Comprendió que el león había matado al mono y que estaba devorando su presa a menos de quince metros del punto donde ella, Jane Clayton, yacía en el suelo. ¿Pero qué podía hacer? Estaba atada de pies y manos. Así que no tenía más remedio que esperar, pacientemente, a que Numa concluyera y hubiese digerido su festín. Entonces, sin duda, el felino volvería a dedicarle toda su atención a ella, a menos que, entretanto, la hubieran descubierto las hienas o cualquier otro de los innumerables carnívoros que pululaban por la selva.
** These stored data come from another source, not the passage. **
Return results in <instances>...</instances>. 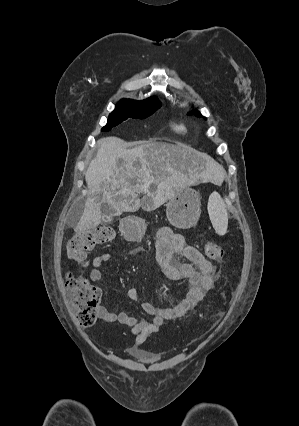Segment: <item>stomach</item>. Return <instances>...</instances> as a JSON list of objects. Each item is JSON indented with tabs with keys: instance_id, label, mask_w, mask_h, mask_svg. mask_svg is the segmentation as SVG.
<instances>
[{
	"instance_id": "stomach-1",
	"label": "stomach",
	"mask_w": 299,
	"mask_h": 426,
	"mask_svg": "<svg viewBox=\"0 0 299 426\" xmlns=\"http://www.w3.org/2000/svg\"><path fill=\"white\" fill-rule=\"evenodd\" d=\"M201 214V199L199 193L189 187L180 188L169 199L166 215L171 225L188 229L195 226ZM145 232V224L137 218L128 219L124 233L129 240H139Z\"/></svg>"
}]
</instances>
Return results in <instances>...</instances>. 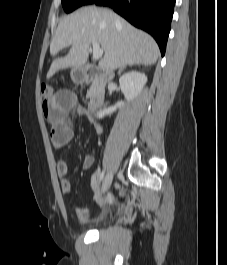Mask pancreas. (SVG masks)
<instances>
[{
	"mask_svg": "<svg viewBox=\"0 0 227 265\" xmlns=\"http://www.w3.org/2000/svg\"><path fill=\"white\" fill-rule=\"evenodd\" d=\"M94 90H95V84H93V85L90 87V89H89V91H88V97H91V96L93 95Z\"/></svg>",
	"mask_w": 227,
	"mask_h": 265,
	"instance_id": "1",
	"label": "pancreas"
}]
</instances>
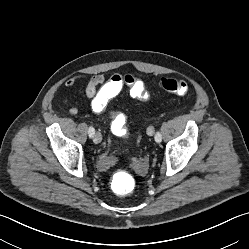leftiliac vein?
<instances>
[{
  "instance_id": "1",
  "label": "left iliac vein",
  "mask_w": 249,
  "mask_h": 249,
  "mask_svg": "<svg viewBox=\"0 0 249 249\" xmlns=\"http://www.w3.org/2000/svg\"><path fill=\"white\" fill-rule=\"evenodd\" d=\"M147 134L149 136H152L154 134V128L152 126L147 129Z\"/></svg>"
}]
</instances>
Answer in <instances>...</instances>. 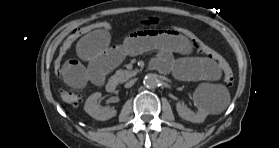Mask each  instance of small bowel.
<instances>
[{
	"label": "small bowel",
	"instance_id": "small-bowel-1",
	"mask_svg": "<svg viewBox=\"0 0 279 148\" xmlns=\"http://www.w3.org/2000/svg\"><path fill=\"white\" fill-rule=\"evenodd\" d=\"M149 50L158 51L152 61L154 67L162 72L172 71L179 79L214 81L220 78V67L217 63L207 58L192 56V46L186 39L165 30L137 31L119 45L110 44L108 31H93L79 40L78 59L65 61L62 78L75 88H83L88 82L99 84L106 73L126 57ZM174 53L183 57L176 59Z\"/></svg>",
	"mask_w": 279,
	"mask_h": 148
}]
</instances>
Mientras seguía allí tendida, atormentada por tan derrotistas pensamientos, se dio cuenta inopinadamente de que las ligaduras no le laceraban las muñecas y tobillos. Casi de inmediato se percató de que tenía las manos separadas, una a cada lado del cuerpo, en vez de seguir sujetas a la espalda.
Maravillada, movió una mano. ¿Qué milagro se había producido? ¿No estaba atada? Con toda la cautela del mundo y procurando no hacer el menor ruido, movió las piernas, y comprobó que estaba libre. Ignoraba qué podía haber ocurrido, no se le ocurrió pensar que Taglat, con las aviesas intenciones que le animaban, había cortado las ligaduras un segundo antes de que Numa le diera el susto que le impulsó a apartarse de su víctima e intentar la huida.
Durante unos momentos la alegría y el agradecimiento a la providencia abrumaron a Jane Clayton, pero sólo fue durante unos instantes. ¿De qué le servía su recién recobrada libertad frente a aquella fiera aterradora agazapada tan cerca de ella? En otras circunstancias habría podido aprovechar feliz y contentísima aquel golpe de suerte, pero en las condiciones en que se encontraba la escapatoria era prácticamente imposible.
El árbol más cercano se hallaba a unos treinta metros, el león, a menos de quince. Ponerse en pie y salir corriendo hacia la seguridad de las tentadoras ramas equivalía a ponerse en inmediato peligro de muerte, porque, indudablemente, Numa no iba a permitir que su futuro banquete se le esfumara fácilmente. Y, sin embargo, no dejaba de existir otra probabilidad de salvación… que dependía exclusivamente del voluble talante de la fiera.
Al tener el estómago lleno, aunque sólo fuera en parte, acaso contemplase con indiferencia la retirada de la mujer, pero ¿podía Jane Clayton correr el riesgo de intentarlo con la esperanza de que tal contingencia se produjese? La mujer lo dudaba. Por otra parte, tampoco deseaba renunciar por completo a aquella pequeña posibilidad de huir, sin, por lo menos, tratar de sacarle partido.